Attributing Distributional Changes
==================================

When attributing distribution changes, we answer the question:

    What mechanism in my system changed between two sets of data?

For example, in a distributed computing system, we want to know why an important system metric changed in a negative way.

How to use it
^^^^^^^^^^^^^^

To see how the method works, let's take the example from above and assume we have a system of three services X, Y, Z,
producing latency numbers. The first dataset ``data_old`` is before the deployment, ``data_new`` is after the
deployment:

>>> import networkx as nx, numpy as np, pandas as pd
>>> from dowhy import gcm
>>> from scipy.stats import halfnorm

>>> X = halfnorm.rvs(size=1000, loc=0.5, scale=0.2)
>>> Y = halfnorm.rvs(size=1000, loc=1.0, scale=0.2)
>>> Z = np.maximum(X, Y) + np.random.normal(loc=0, scale=1, size=1000)
>>> data_old = pd.DataFrame(data=dict(X=X, Y=Y, Z=Z))

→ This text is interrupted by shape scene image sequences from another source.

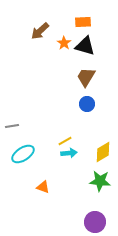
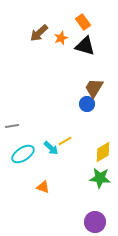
orange rectangle: rotated 56 degrees clockwise
brown arrow: moved 1 px left, 2 px down
orange star: moved 3 px left, 5 px up; rotated 16 degrees clockwise
brown trapezoid: moved 8 px right, 11 px down
cyan arrow: moved 18 px left, 5 px up; rotated 49 degrees clockwise
green star: moved 3 px up
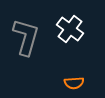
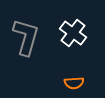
white cross: moved 3 px right, 4 px down
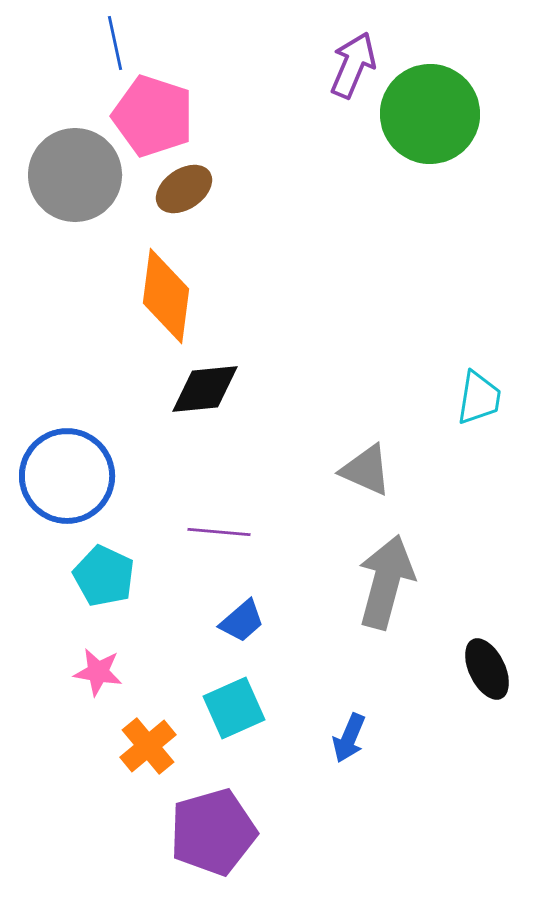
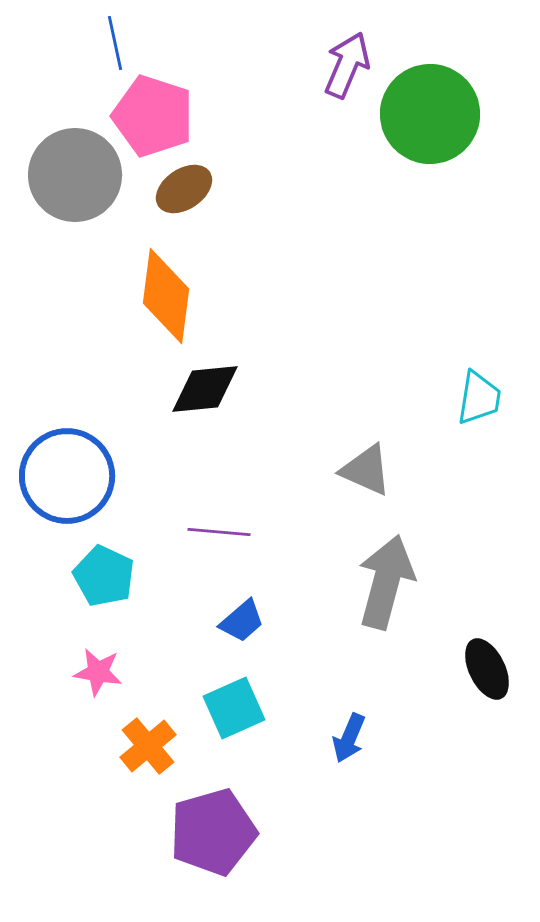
purple arrow: moved 6 px left
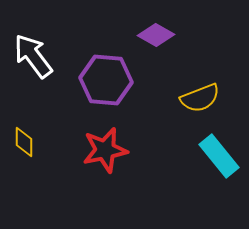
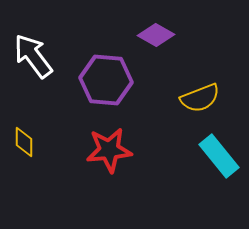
red star: moved 4 px right; rotated 6 degrees clockwise
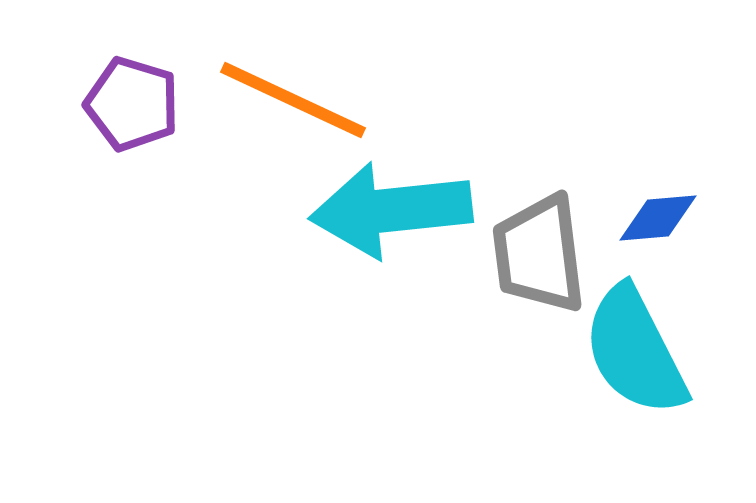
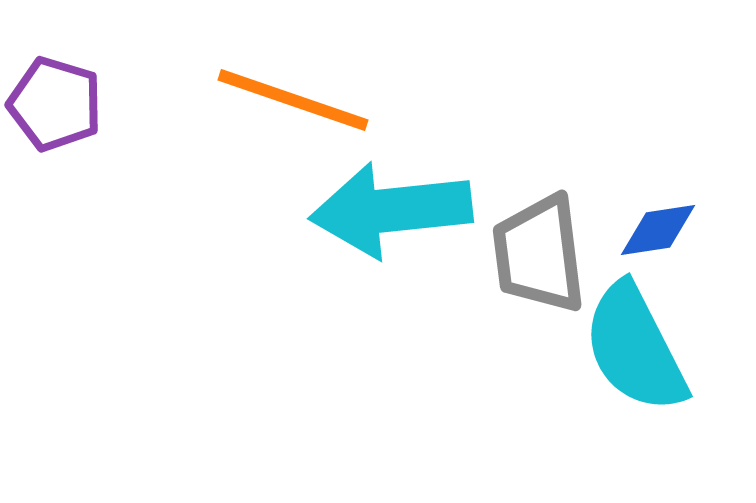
orange line: rotated 6 degrees counterclockwise
purple pentagon: moved 77 px left
blue diamond: moved 12 px down; rotated 4 degrees counterclockwise
cyan semicircle: moved 3 px up
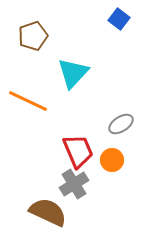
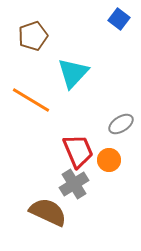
orange line: moved 3 px right, 1 px up; rotated 6 degrees clockwise
orange circle: moved 3 px left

>>> X = halfnorm.rvs(size=1000, loc=0.5, scale=0.2)
>>> Y = halfnorm.rvs(size=1000, loc=1.0, scale=0.2)
>>> Z = X + Y + np.random.normal(loc=0, scale=1, size=1000)
>>> data_new = pd.DataFrame(data=dict(X=X, Y=Y, Z=Z))

The change here simulates an accidental conversion of multi-threaded code into sequential one (waiting for X and Y in
parallel vs. waiting for them sequentially).

Next, we'll model cause-effect relationships as a probabilistic causal model:

>>> causal_model = gcm.ProbabilisticCausalModel(nx.DiGraph([('X', 'Z'), ('Y', 'Z')]))  # X -> Z <- Y
>>> causal_model.set_causal_mechanism('X', gcm.EmpiricalDistribution())
>>> causal_model.set_causal_mechanism('Y', gcm.EmpiricalDistribution())
>>> causal_model.set_causal_mechanism('Z', gcm.AdditiveNoiseModel(gcm.ml.create_linear_regressor()))

Finally, we attribute changes in distributions to changes in causal mechanisms:

>>> attributions = gcm.distribution_change(causal_model, data_old, data_new, 'Z')
>>> attributions
{'X': -0.0066425020480165905, 'Y': 0.009816959724738061, 'Z': 0.21957816956354193}

As we can see, :math:`Z` got the highest attribution score here, which matches what we would
expect, given that we changed the mechanism for variable :math:`Z` in our data generation.

As the reader may have noticed, there is no fitting step involved when using this method. The
reason is, that this function will call ``fit`` internally. To be precise, this function will
make two copies of the causal graph and fit one graph to the first dataset and the second graph
to the second dataset.